**The task:** Every line in the records below that holds "votre" must be identified and copied.

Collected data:
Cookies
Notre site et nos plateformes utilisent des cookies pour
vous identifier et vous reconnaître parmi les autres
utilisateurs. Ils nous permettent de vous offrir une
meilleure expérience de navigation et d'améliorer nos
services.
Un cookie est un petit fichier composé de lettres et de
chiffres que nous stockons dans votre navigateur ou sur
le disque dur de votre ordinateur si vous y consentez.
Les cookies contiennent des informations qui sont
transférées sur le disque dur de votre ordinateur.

* * *

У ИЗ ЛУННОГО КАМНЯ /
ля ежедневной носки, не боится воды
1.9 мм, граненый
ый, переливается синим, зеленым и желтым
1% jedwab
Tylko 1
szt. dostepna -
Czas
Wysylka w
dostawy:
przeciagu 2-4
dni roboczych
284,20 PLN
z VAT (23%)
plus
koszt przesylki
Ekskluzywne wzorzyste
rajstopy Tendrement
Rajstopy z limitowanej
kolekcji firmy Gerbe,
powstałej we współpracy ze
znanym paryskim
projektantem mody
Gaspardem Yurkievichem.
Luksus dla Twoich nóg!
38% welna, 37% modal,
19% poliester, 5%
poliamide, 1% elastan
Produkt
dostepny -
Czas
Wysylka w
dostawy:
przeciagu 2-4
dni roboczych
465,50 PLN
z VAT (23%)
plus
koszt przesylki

---

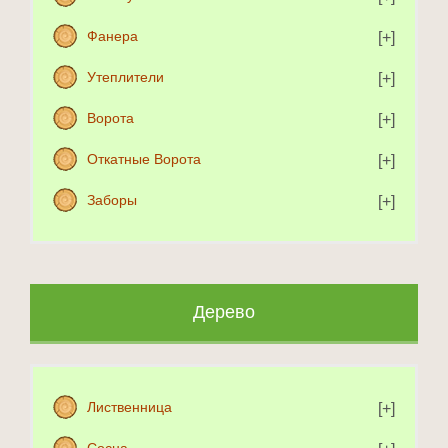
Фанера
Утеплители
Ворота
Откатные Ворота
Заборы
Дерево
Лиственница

**Task response:**
chiffres que nous stockons dans votre navigateur ou sur
le disque dur de votre ordinateur si vous y consentez.
transférées sur le disque dur de votre ordinateur.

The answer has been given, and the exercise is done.